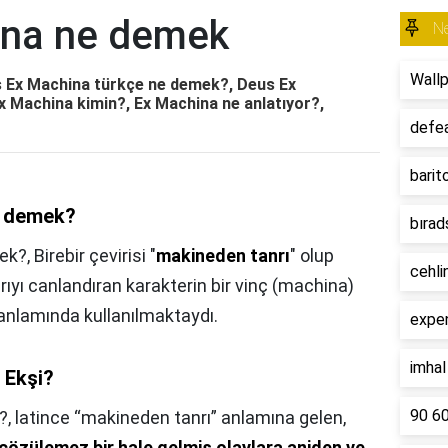
ina ne demek
N
Wall
 Ex Machina türkçe ne demek?, Deus Ex
 Machina kimin?, Ex Machina ne anlatıyor?,
defe
barit
e demek?
bırad
ek?,
Birebir çevirisi "
makineden tanrı
" olup
cehli
rıyı canlandıran karakterin bir vinç (machina)
 anlamında kullanılmaktaydı.
expe
imha
 Ekşi?
90 6
?,
latince “makineden tanrı” anlamına gelen,
çözülemez bir hale gelmiş olaylara aniden ve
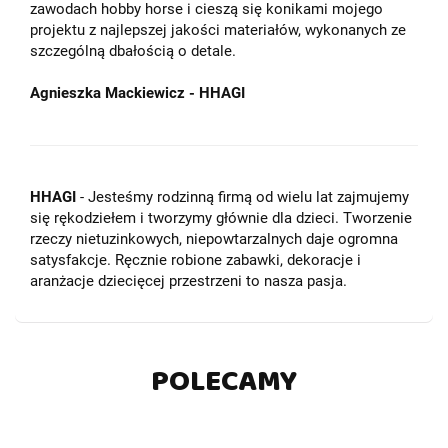
zawodach hobby horse i cieszą się konikami mojego
projektu z najlepszej jakości materiałów, wykonanych ze
szczególną dbałością o detale.
Agnieszka Mackiewicz - HHAGI
HHAGI
- Jesteśmy rodzinną firmą od wielu lat zajmujemy
się rękodziełem i tworzymy głównie dla dzieci. Tworzenie
rzeczy nietuzinkowych, niepowtarzalnych daje ogromna
satysfakcje. Ręcznie robione zabawki, dekoracje i
aranżacje dziecięcej przestrzeni to nasza pasja.
POLECAMY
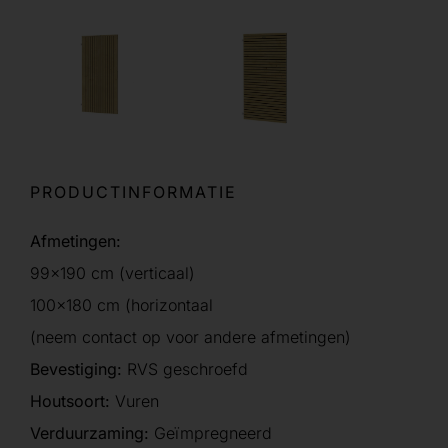
PRODUCTINFORMATIE
Afmetingen:
99×190 cm (verticaal)
100×180 cm (horizontaal
(neem contact op voor andere afmetingen)
Bevestiging:
RVS geschroefd
Houtsoort:
Vuren
Verduurzaming:
Geïmpregneerd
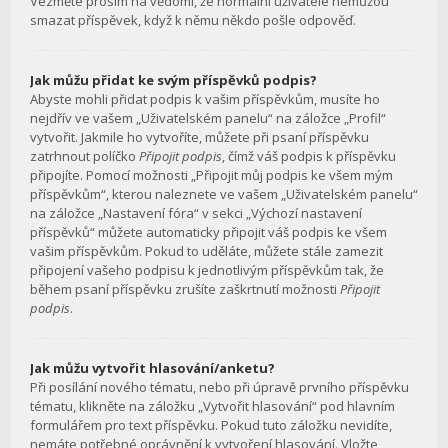
Vezměte prosím na vědomí, že normální uživatelé nemůžou
smazat příspěvek, když k němu někdo pošle odpověď.
Jak můžu přidat ke svým příspěvků podpis?
Abyste mohli přidat podpis k vašim příspěvkům, musíte ho
nejdřív ve vašem „Uživatelském panelu“ na záložce „Profil“
vytvořit. Jakmile ho vytvoříte, můžete při psaní příspěvku
zatrhnout políčko
Připojit podpis
, čímž váš podpis k příspěvku
připojíte. Pomocí možnosti „Připojit můj podpis ke všem mým
příspěvkům“, kterou naleznete ve vašem „Uživatelském panelu“
na záložce „Nastavení fóra“ v sekci „Výchozí nastavení
příspěvků“ můžete automaticky připojit váš podpis ke všem
vašim příspěvkům. Pokud to uděláte, můžete stále zamezit
připojení vašeho podpisu k jednotlivým příspěvkům tak, že
během psaní příspěvku zrušíte zaškrtnutí možnosti
Připojit
podpis
.
Jak můžu vytvořit hlasování/anketu?
Při posílání nového tématu, nebo při úpravě prvního příspěvku
tématu, klikněte na záložku „Vytvořit hlasování“ pod hlavním
formulářem pro text příspěvku. Pokud tuto záložku nevidíte,
nemáte potřebné oprávnění k vytvoření hlasování. Vložte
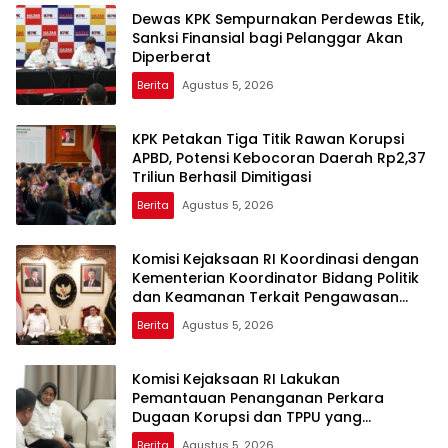
Dewas KPK Sempurnakan Perdewas Etik,
Sanksi Finansial bagi Pelanggar Akan
Diperberat
Berita
Agustus 5, 2026
KPK Petakan Tiga Titik Rawan Korupsi
APBD, Potensi Kebocoran Daerah Rp2,37
Triliun Berhasil Dimitigasi
Berita
Agustus 5, 2026
Komisi Kejaksaan RI Koordinasi dengan
Kementerian Koordinator Bidang Politik
dan Keamanan Terkait Pengawasan
Penanganan Perkara Dugaan Korupsi
Berita
Agustus 5, 2026
dan TPPU Mantan Jampidsus, FA
Komisi Kejaksaan RI Lakukan
Pemantauan Penanganan Perkara
Dugaan Korupsi dan TPPU yang
Melibatkan Mantan Jampidsus, FA di
Berita
Agustus 5, 2026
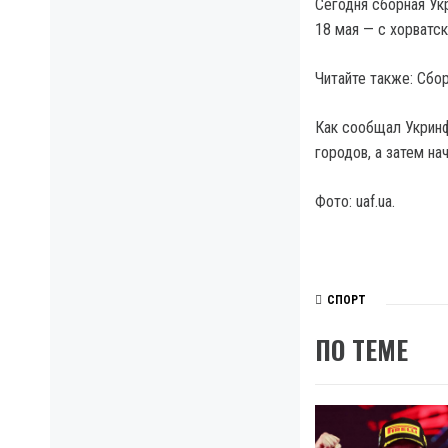
Сегодня сборная Ук
18 мая — с хорватск
Читайте также: Сбо
Как сообщал Укринф
городов, а затем н
Фото: uaf.ua.
СПОРТ
ПО ТЕМЕ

════════════════

_Problem statement_: Lines from the start of the material through the line containing "formulářem pro text" are to be restated word for word; no picture may be included.

_Response to this task_:
ina ne demek
N
Wall
 Ex Machina türkçe ne demek?, Deus Ex
 Machina kimin?, Ex Machina ne anlatıyor?,
defe
barit
e demek?
bırad
ek?,
Birebir çevirisi "
makineden tanrı
" olup
cehli
rıyı canlandıran karakterin bir vinç (machina)
 anlamında kullanılmaktaydı.
expe
imha
 Ekşi?
90 6
?,
latince “makineden tanrı” anlamına gelen,
çözülemez bir hale gelmiş olaylara aniden ve
zawodach hobby horse i cieszą się konikami mojego
projektu z najlepszej jakości materiałów, wykonanych ze
szczególną dbałością o detale.
Agnieszka Mackiewicz - HHAGI
HHAGI
- Jesteśmy rodzinną firmą od wielu lat zajmujemy
się rękodziełem i tworzymy głównie dla dzieci. Tworzenie
rzeczy nietuzinkowych, niepowtarzalnych daje ogromna
satysfakcje. Ręcznie robione zabawki, dekoracje i
aranżacje dziecięcej przestrzeni to nasza pasja.
POLECAMY
PRODUCTINFORMATIE
Afmetingen:
99×190 cm (verticaal)
100×180 cm (horizontaal
(neem contact op voor andere afmetingen)
Bevestiging:
RVS geschroefd
Houtsoort:
Vuren
Verduurzaming:
Geïmpregneerd
Vezměte prosím na vědomí, že normální uživatelé nemůžou
smazat příspěvek, když k němu někdo pošle odpověď.
Jak můžu přidat ke svým příspěvků podpis?
Abyste mohli přidat podpis k vašim příspěvkům, musíte ho
nejdřív ve vašem „Uživatelském panelu“ na záložce „Profil“
vytvořit. Jakmile ho vytvoříte, můžete při psaní příspěvku
zatrhnout políčko
Připojit podpis
, čímž váš podpis k příspěvku
připojíte. Pomocí možnosti „Připojit můj podpis ke všem mým
příspěvkům“, kterou naleznete ve vašem „Uživatelském panelu“
na záložce „Nastavení fóra“ v sekci „Výchozí nastavení
příspěvků“ můžete automaticky připojit váš podpis ke všem
vašim příspěvkům. Pokud to uděláte, můžete stále zamezit
připojení vašeho podpisu k jednotlivým příspěvkům tak, že
během psaní příspěvku zrušíte zaškrtnutí možnosti
Připojit
podpis
.
Jak můžu vytvořit hlasování/anketu?
Při posílání nového tématu, nebo při úpravě prvního příspěvku
tématu, klikněte na záložku „Vytvořit hlasování“ pod hlavním
formulářem pro text příspěvku. Pokud tuto záložku nevidíte,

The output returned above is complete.